■ WHAT YOU ARE ASKED TO DO ■
Restate all of the following data exactly, keeping any images out of the copy.

■ DATA RECORDS ■

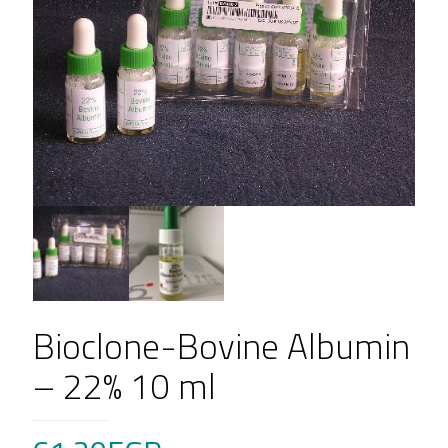
Bioclone-Bovine Albumin
– 22% 10 ml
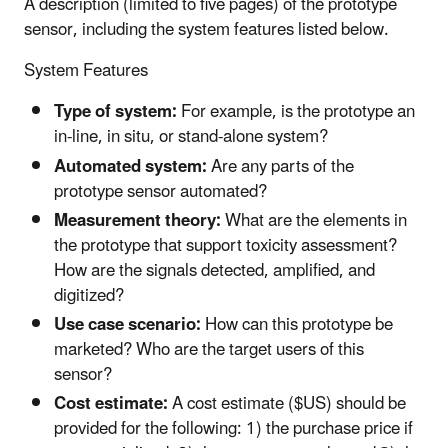
A description (limited to five pages) of the prototype
sensor, including the system features listed below.
System Features
Type of system:
For example, is the prototype an
in-line, in situ, or stand-alone system?
Automated system:
Are any parts of the
prototype sensor automated?
Measurement theory:
What are the elements in
the prototype that support toxicity assessment?
How are the signals detected, amplified, and
digitized?
Use case scenario:
How can this prototype be
marketed? Who are the target users of this
sensor?
Cost estimate:
A cost estimate ($US) should be
provided for the following: 1) the purchase price if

■ SOLVED PROBLEM ■
Bioclone-Bovine Albumin
– 22% 10 ml
A description (limited to five pages) of the prototype
sensor, including the system features listed below.
System Features
Type of system:
For example, is the prototype an
in-line, in situ, or stand-alone system?
Automated system:
Are any parts of the
prototype sensor automated?
Measurement theory:
What are the elements in
the prototype that support toxicity assessment?
How are the signals detected, amplified, and
digitized?
Use case scenario:
How can this prototype be
marketed? Who are the target users of this
sensor?
Cost estimate:
A cost estimate ($US) should be
provided for the following: 1) the purchase price if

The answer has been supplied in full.